DATA SHOWN: Begin

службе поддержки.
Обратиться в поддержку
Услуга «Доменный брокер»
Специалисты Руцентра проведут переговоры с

DATA SHOWN: End
DATA SHOWN: Begin

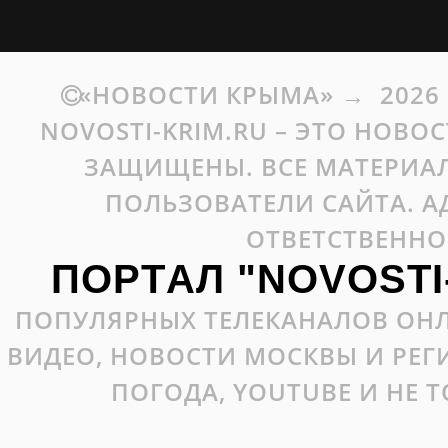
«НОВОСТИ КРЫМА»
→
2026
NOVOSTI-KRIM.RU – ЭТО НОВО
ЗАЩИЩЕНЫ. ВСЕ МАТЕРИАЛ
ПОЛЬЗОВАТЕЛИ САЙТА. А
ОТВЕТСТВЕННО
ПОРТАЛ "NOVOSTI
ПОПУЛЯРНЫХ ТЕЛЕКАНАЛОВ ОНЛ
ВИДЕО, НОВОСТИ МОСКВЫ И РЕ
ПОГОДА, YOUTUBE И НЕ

DATA SHOWN: End

#### [TASK INSTRUCTIONS]
Among the lines above, which hold the word "НОВОСТИ"? Report each one.

#### [EXERCISE OUTPUT]
«НОВОСТИ КРЫМА»
ВИДЕО, НОВОСТИ МОСКВЫ И РЕ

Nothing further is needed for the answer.